President Joe Biden is on a roll, after months of struggle. To the recent domestic achievements (a great environmental plan or the strategic challenge to China) he now adds a feat with international repercussions: having rid the world of the most wanted terrorist. An achievement similar to that of another Democrat, Barack Obama, with the execution of Osama bin Laden in Abbotabad (Pakistan) on May 1, 2011. The correlation between the two co-religionists comes to signify, symbolically, the point end of the organization that on September 11, 2001 attacked the heart of America. The resonance of the end of the Egyptian Ayman al Zawahiri, 71, provides Biden with the epic that his mandate, until recently in low hours, needed.
“Al Zawahiri is not charismatic. He did not get involved in the previous Afghan war [contra los soviéticos] and I think he has a lot of detractors within the organization.” These are the words of US Security Adviser John Brennan one day after the fall of Bin Laden, about the considered number two of Al Qaeda. The succession was in the air and Al Zawahiri, an opaque but strong leader, did not seem to have the tricks to take command. But against all odds, and after a brief interregnum of the Egyptian Saif al Adel, himself a veteran combatant in the Afghan war against the Soviets, the Al Qaeda leadership refuted Brennan’s words and elected Abi Mohamed Ayman al-Adel as the new chief of chiefs. Zawahiri.
Al Zawahiri was born in 1951 in the Giza neighborhood of Cairo, into a wealthy family linked to medicine. As the writer Lawrence Wright recounts in the gripping book The High Tower: Al Qaeda and the Origins of 9/11, the young man followed the family tradition and practiced during the eighties in a clinic in the wealthy Cairo neighborhood of Maadi.

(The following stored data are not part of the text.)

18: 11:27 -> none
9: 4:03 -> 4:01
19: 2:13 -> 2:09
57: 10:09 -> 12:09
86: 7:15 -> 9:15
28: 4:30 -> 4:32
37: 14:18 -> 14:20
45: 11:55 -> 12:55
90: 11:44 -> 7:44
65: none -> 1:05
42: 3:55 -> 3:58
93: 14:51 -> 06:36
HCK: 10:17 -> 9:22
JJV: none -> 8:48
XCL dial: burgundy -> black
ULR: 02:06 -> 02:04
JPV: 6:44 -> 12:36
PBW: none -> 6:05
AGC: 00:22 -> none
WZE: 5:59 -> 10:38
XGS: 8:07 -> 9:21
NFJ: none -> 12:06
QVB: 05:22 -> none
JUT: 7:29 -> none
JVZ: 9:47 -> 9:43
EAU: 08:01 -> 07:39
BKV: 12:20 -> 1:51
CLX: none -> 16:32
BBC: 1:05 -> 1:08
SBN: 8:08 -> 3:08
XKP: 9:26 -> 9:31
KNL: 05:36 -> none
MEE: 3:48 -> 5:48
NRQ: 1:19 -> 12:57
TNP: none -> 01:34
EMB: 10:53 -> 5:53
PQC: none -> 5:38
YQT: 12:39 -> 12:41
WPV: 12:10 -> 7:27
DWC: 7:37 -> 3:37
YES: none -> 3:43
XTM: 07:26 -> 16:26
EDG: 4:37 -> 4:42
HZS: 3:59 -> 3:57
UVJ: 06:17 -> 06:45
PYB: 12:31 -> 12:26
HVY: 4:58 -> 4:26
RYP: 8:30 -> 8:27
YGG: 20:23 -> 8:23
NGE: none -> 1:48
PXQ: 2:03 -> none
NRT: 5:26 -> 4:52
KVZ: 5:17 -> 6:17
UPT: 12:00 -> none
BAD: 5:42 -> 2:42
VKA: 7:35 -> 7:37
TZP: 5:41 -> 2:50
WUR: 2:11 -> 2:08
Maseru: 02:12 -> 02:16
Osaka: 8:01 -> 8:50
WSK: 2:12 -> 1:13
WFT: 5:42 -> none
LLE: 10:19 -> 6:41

Al Zawahiri made his profession compatible with the study of Islam -his grandfather had been an imam of the prestigious Al Azhar mosque, a radiating focus of political Islamism-, thanks to the early relationship he established with the Muslim Brotherhood, an illegal Islamist organization in Egypt since 1954 .
Because if Al Qaeda had a Saudi stamp, thanks to Bin Laden’s family fortune and his populist pull, its ideological DNA was entirely Egyptian: the outpost of radical Islamism that would soon take over part of the Maghreb (Algeria, for example) ; the doctrinal aristocracy of the new jihad. Al Zawahiri soon assumed command of the Islamic Jihad, founded in 1973 and responsible for the assassination of Anwar el Sadat in 1981 due to the peace agreement that the Egyptian leader had signed with Israel.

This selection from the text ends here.